# Instructions to follow:
All lines in the material below that hold "Learn" should be found and copied.
──────── Extracted data
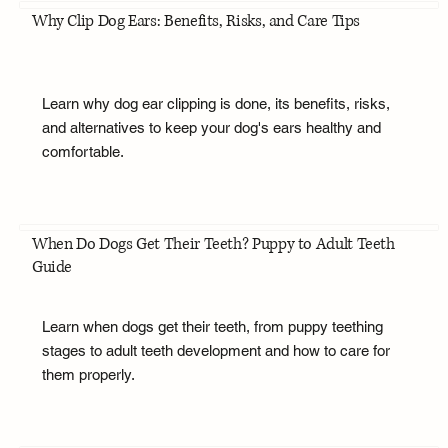
Why Clip Dog Ears: Benefits, Risks, and Care Tips
Learn why dog ear clipping is done, its benefits, risks,
and alternatives to keep your dog's ears healthy and
comfortable.
When Do Dogs Get Their Teeth? Puppy to Adult Teeth
Guide
Learn when dogs get their teeth, from puppy teething
stages to adult teeth development and how to care for
them properly.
────────────────
# Output for this task:
Learn why dog ear clipping is done, its benefits, risks,
Learn when dogs get their teeth, from puppy teething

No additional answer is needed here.